#!/usr/bin/env python
# coding: utf-8

# # [NTDS'19] tutorial 4: Manipulating graphs with NetworkX
# [ntds'19]: https://github.com/mdeff/ntds_2019
# 
# [Effrosyni Simou](https://people.epfl.ch/effrosyni.simou), [EPFL LTS4](https://lts4.epfl.ch).
# Adapted from [NTDS'17 NetworkX demo](https://nbviewer.jupyter.org/github/mdeff/ntds_2017/blob/outputs/demos/04_networkx.ipynb).

# In this session we will get introduced to NetworkX, explore some of the most common network models, look at their basic properties and compare them.

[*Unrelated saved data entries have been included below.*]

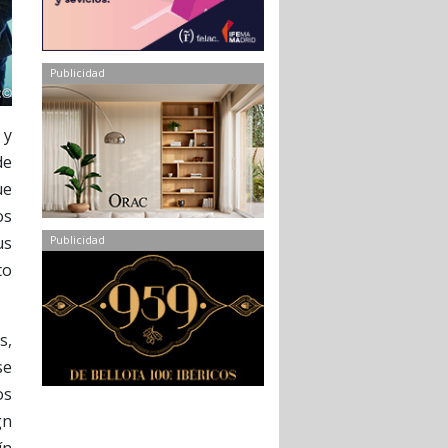
Publicidad
 y
de
ue
os
us
Publicidad
to
s,
se
os
gn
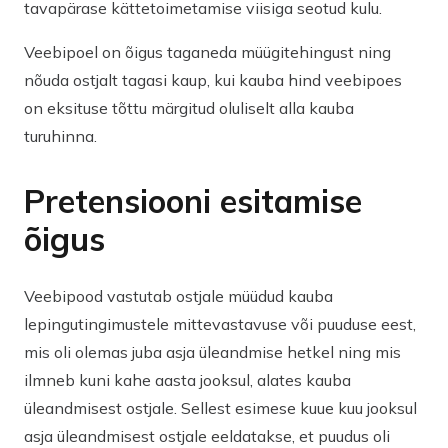
tavapärase kättetoimetamise viisiga seotud kulu.
Veebipoel on õigus taganeda müügitehingust ning
nõuda ostjalt tagasi kaup, kui kauba hind veebipoes
on eksituse tõttu märgitud oluliselt alla kauba
turuhinna.
Pretensiooni esitamise
õigus
Veebipood vastutab ostjale müüdud kauba
lepingutingimustele mittevastavuse või puuduse eest,
mis oli olemas juba asja üleandmise hetkel ning mis
ilmneb kuni kahe aasta jooksul, alates kauba
üleandmisest ostjale. Sellest esimese kuue kuu jooksul
asja üleandmisest ostjale eeldatakse, et puudus oli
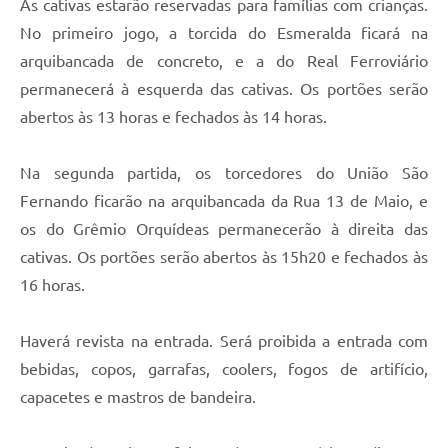
As cativas estarão reservadas para famílias com crianças.
Jornal
No primeiro jogo, a torcida do Esmeralda ficará na
arquibancada de concreto, e a do Real Ferroviário
Agenda
permanecerá à esquerda das cativas. Os portões serão
Contato
abertos às 13 horas e fechados às 14 horas.
Plano Municipal de Segurança Pública
Na segunda partida, os torcedores do União São
Plano de Contratações Anuais
Fernando ficarão na arquibancada da Rua 13 de Maio, e
os do Grêmio Orquídeas permanecerão à direita das
cativas. Os portões serão abertos às 15h20 e fechados às
16 horas.
Haverá revista na entrada. Será proibida a entrada com
bebidas, copos, garrafas, coolers, fogos de artifício,
capacetes e mastros de bandeira.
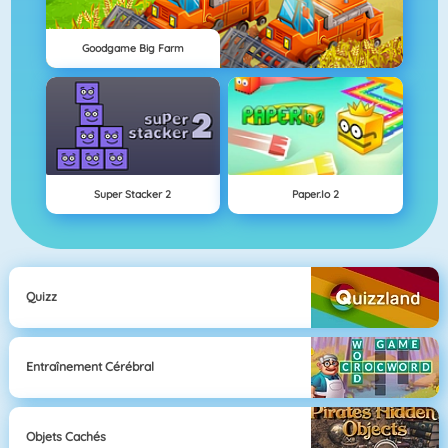
Goodgame Big Farm
Super Stacker 2
Paper.io 2
Quizz
Entraînement Cérébral
Objets Cachés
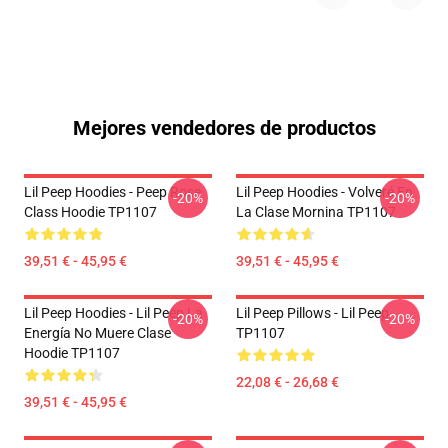
Mejores vendedores de productos
Lil Peep Hoodies - Peep Rose
Lil Peep Hoodies - Volveré En
-20%
-20%
Class Hoodie TP1107
La Clase Mornina TP1107
39,51 € - 45,95 €
39,51 € - 45,95 €
Lil Peep Hoodies - Lil Peep La
Lil Peep Pillows - Lil Peep
-20%
-20%
Energía No Muere Clase
TP1107
Hoodie TP1107
22,08 € - 26,68 €
39,51 € - 45,95 €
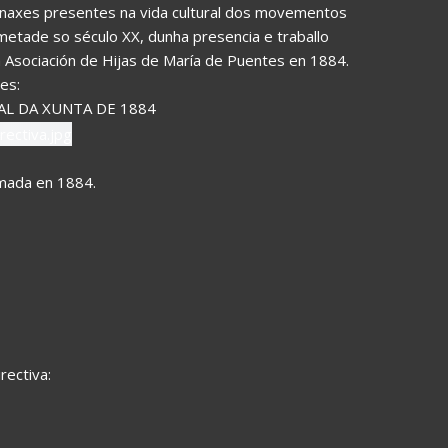
onaxes presentes na vida cultural dos movementos
 metade so século XX, dunha presencia e traballo
Asociación de Hijas de María de Puentes en 1884.
es:
L DA XUNTA DE 1884
rmada en 1884.
rectiva:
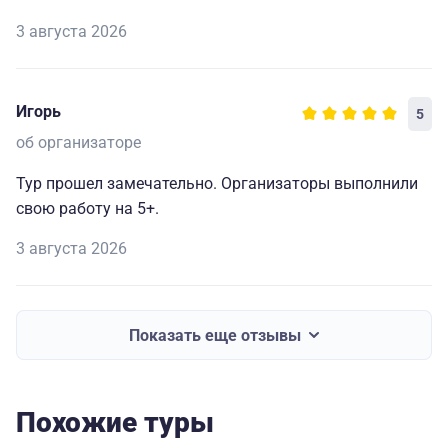
3 августа 2026
Игорь
5
об организаторе
Тур прошел замечательно. Организаторы выполнили
свою работу на 5+.
3 августа 2026
Показать еще отзывы
Похожие туры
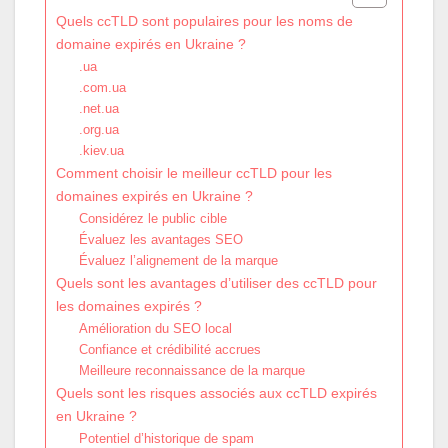
Quels ccTLD sont populaires pour les noms de
domaine expirés en Ukraine ?
.ua
.com.ua
.net.ua
.org.ua
.kiev.ua
Comment choisir le meilleur ccTLD pour les
domaines expirés en Ukraine ?
Considérez le public cible
Évaluez les avantages SEO
Évaluez l’alignement de la marque
Quels sont les avantages d’utiliser des ccTLD pour
les domaines expirés ?
Amélioration du SEO local
Confiance et crédibilité accrues
Meilleure reconnaissance de la marque
Quels sont les risques associés aux ccTLD expirés
en Ukraine ?
Potentiel d’historique de spam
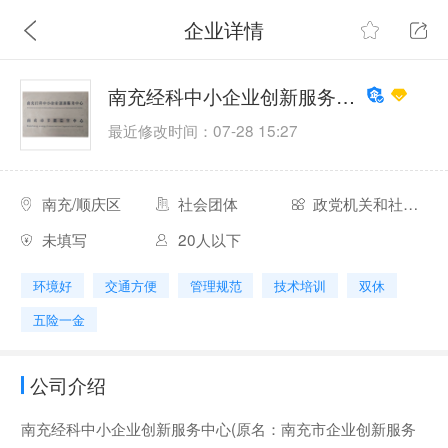
企业详情
南充经科中小企业创新服务中心
最近修改时间：07-28 15:27
南充/顺庆区
社会团体
政党机关和社会团体
未填写
20人以下
环境好
交通方便
管理规范
技术培训
双休
五险一金
公司介绍
南充经科中小企业创新服务中心(原名：南充市企业创新服务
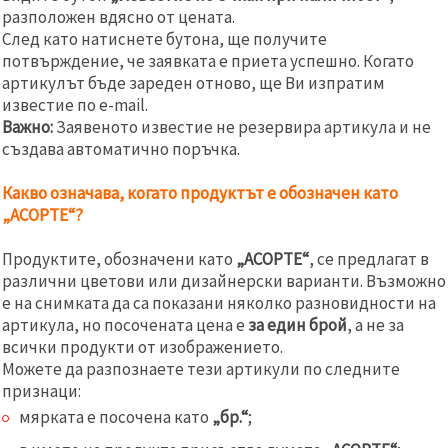
разположен вдясно от цената.
След като натиснете бутона, ще получите
потвърждение, че заявката е приета успешно. Когато
артикулът бъде зареден отново, ще Ви изпратим
известие по e-mail.
Важно:
Заявеното известие не резервира артикула и не
създава автоматично поръчка.
Какво означава, когато продуктът е обозначен като
„АСОРТЕ“?
Продуктите, обозначени като
„АСОРТЕ“
, се предлагат в
различни цветови или дизайнерски варианти. Възможно
е на снимката да са показани няколко разновидности на
артикула, но посочената цена е
за един брой
, а не за
всички продукти от изображението.
Можете да разпознаете тези артикули по следните
признаци:
мярката е посочена като
„бр.“
;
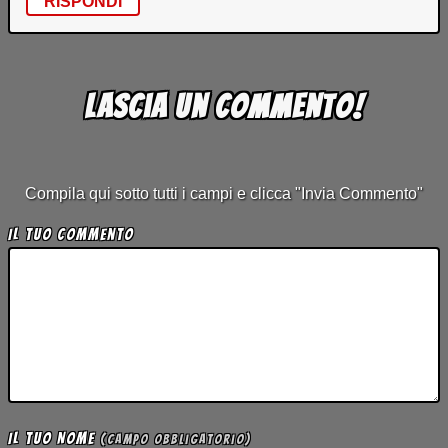
RISPONDI
Lascia un commento!
Compila qui sotto tutti i campi e clicca "Invia Commento"
Il tuo Commento
Il tuo Nome
(campo obbligatorio)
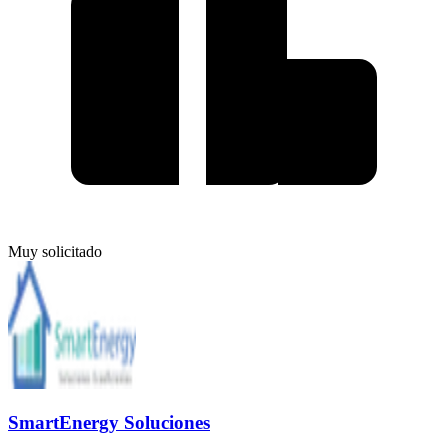
Muy solicitado
SmartEnergy Soluciones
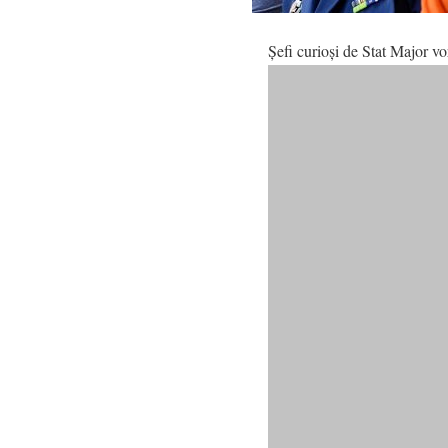
Şefi curioşi de Stat Major vo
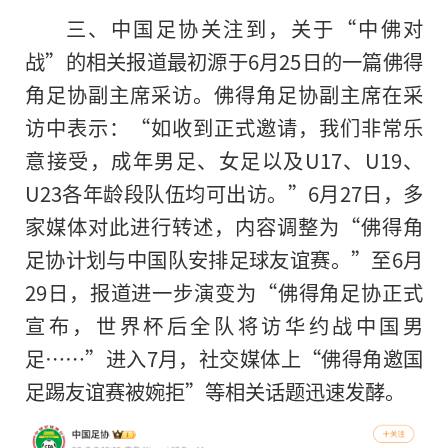
三、中国足协关注到，关于“中佛对
战”的相关报道最初源于6月25日的一篇佛得
角足协副主席采访。佛得角足协副主席在采
访中表示：“如收到正式邀请，我们非常乐
意接受，成年男足、女足以及U17、U19、
U23各年龄段队伍均可出访。”6月27日，多
家媒体对此进行转述，内容调整为“佛得角
足协计划与中国队安排足球友谊赛。”至6月
29日，报道进一步演变为“佛得角足协正式
宣布，世界杯后全队将访华约战中国男
足……”进入7月，社交媒体上“佛得角邀国
足踢友谊赛被婉拒”等相关话题迅速发酵。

# ## 1 Creating graphs using network models
# 
# There are many libraries that deal with creation and manipulation of graph data.
# We will use NetworkX to create basic network models, as they are already implemented in the library.
# The full documentation of NetworkX 2.3 (installed in your `ntds_2019` environment) can be found [online](https://networkx.github.io/documentation/stable/).

# In[1]:


get_ipython().run_line_magic('matplotlib', 'inline')

import collections

import numpy as np
from scipy import spatial
from matplotlib import pyplot as plt
import networkx as nx


# Create an Erdős-Rényi graph with $N=100$ vertices, and a probability of connecting each pair of vertices equal to $p=0.15$.

# In[2]:


N = 100  # number of nodes
p = 0.15  # probability of connection
er = nx.erdos_renyi_graph(N, p)


# You can retrieve the adjacency matrix of the graph, from the `Graph` object `er` as follows:

# In[3]:


er_adj = nx.adjacency_matrix(er, range(N))
er_adj = er_adj.todense()


# You can now visualise the adjacency matrix:

# In[4]:


plt.spy(er_adj);


# ## 2 Plotting graphs
# 
# With NetworkX and Matplotlib we can also plot a graph. For example, we can plot the Erdős-Rényi graph that we created before as follows:

# In[5]:


nx.draw(er)


# ### 2.1 Exercise
# 
# Create a Barabasi-Albert graph and a Watts-Strogatz graph and plot them.

# In[ ]:


# Create a Barabasi-Albert graph.
ba =  # your code here


# In[ ]:


# Create a Watts-Strogartz graph.
ws =  # your code here


# ## 3 Modifying graphs
# 
# It's easy to add or remove edges, but also nodes. If we add an edge between nodes that don't yet exist, they will be automatically created.

# In[6]:


er.add_node(100)


# In[7]:


er.nodes()


# Similarly, you can add and remove a collection of nodes or edges, and add and remove one node or edge:
# * Adding nodes with:
#     * `G.add_node`: One node at a time
#     * `G.add_nodes_from`: A container of nodes
# * Adding edges with:
#     * `G.add_edge`: One edge at a time
#     * `G.add_edges_from`: A container of edges
# * Removing nodes with:
#     * `G.remove_node`: One node at a time
#     * `G.remove_nodes_from`: A container of nodes
# * Removing edges with:
#     * `G.remove_edge`: One edge at a time
#     * `G.remove_edges_from`: A container of edges
# 
# You can get the number of edges with `G.size()`.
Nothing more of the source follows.